Pero lo cierto es que Internet no tiene forma, o yo no la veo y soy un cegato. Tampoco se trata de una nebulosa, aunque el concepto de “nube” no es tan descabellado: estamos explotados (y si no nosotros, nuestra propia identidad más real que virtualmente reflejada) por los cuatro lados del mundo y la liamos parda cuando algo se viene abajo.

Y mientras unos discuten sobre la propia identidad, y de la propia persona –real– que busca discernir entre él y su autómata, otros saborean la guinda del postre de esta cargada discusión, adelantándose a una generación que por lo visto jamás pasará el test de Turing.

Ca-Captcha

Cómo hacer un Captcha y que te salga una mierda tal cual: RapidShare. Pero hablemos de humanos y más exactamente de personas: algunas no saben contar. Y eso hace que nuestras propias conclusiones nos terminen asustando. Pero nos terminamos aclarando, aunque sea erróneamente: no podemos usar captchas por que nunca serán completamente fiables, no podemos contarnos según cookies ni tampoco por IPs, ni siquiera por ordenadores. Al fin y al cabo, no somos personas. Aren’t we?

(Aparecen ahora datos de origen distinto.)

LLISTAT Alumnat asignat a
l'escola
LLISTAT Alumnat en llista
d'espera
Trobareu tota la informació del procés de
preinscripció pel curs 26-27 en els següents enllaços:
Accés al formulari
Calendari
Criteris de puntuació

Y hablando de medir, hay que ir con mucho cuidado. No vaya a ser que el ego se nos vuelva más salvaje de lo que debería y pase que un diario nacional que se la mide con el New York Times.

Ahora me voy a mi esquina, a reflexionar sobre lo que hemos hecho.

Mejorando lo mejorable

- Mejorando aquícerca (aquicerca.mobi), presentado por aquí

Por una parte, ‘detalles’: el CSS y el JavaScript ahora están comprimidos, asi que se debería notar cierta mejoría, sobre todo al usarlo con GPRS/3G, aunque –pese a todo– las librerías de Google Maps son muy pesadas (necesarias aunque sólo use una ínfima parte –el geocoder–). La salida de AJAX, por cierto, está comprimida por GZIP y pasa por un buffer, así que se queda menos ‘pillado’ cuando se busca un lugar. Y ya no es necesario hacer scroll para ocultar la barra de direcciones, puesto que se oculta automágicamente cuando no es necesaria.

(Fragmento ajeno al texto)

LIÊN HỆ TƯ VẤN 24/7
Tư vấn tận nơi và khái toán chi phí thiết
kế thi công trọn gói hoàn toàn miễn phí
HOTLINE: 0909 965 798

Y en cuanto a lo importante: al ver los resultados, hay un icono de teléfono delante del nombre del lugar y un icono de mapa delante de la calle. Si es posible mostrar un mapa, la calle se vuelve ‘clicable’ y el icono de mapa está a todo color. Si está disponible el número de teléfono del lugar, se puede pinchar encima del nombre y el iPhone preguntará si se desea llamar. Sin embargo, cuando no es posible llamar o ver el mapa, los iconos se transparentan (y no hay enlace).

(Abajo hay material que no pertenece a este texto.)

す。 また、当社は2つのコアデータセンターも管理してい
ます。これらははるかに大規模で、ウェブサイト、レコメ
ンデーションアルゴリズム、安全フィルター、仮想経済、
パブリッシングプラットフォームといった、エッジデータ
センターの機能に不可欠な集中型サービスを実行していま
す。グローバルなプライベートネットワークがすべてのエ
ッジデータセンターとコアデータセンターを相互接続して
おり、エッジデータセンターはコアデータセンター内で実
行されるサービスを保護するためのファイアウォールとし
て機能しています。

Luego, la otra novedad, y la más gorda: mapas, mapas, mapas. Aunque tampoco es un misterio… Al pinchar encima de la calle se muestra un callejero de Google Maps adaptado para móviles. Está preparado para ocupar toda la pantalla –ocultando la barra de direcciones– y cambia de orientación al girar el teléfono. Y tiene una imagen de carga muy clásica (plan AJAX). Luego, lo obvio: dos globitos. Uno rojo que indica la posición del usuario y uno verde que indica la posición del lugar seleccionado. Y para cerrar, basta con tocar el mapa.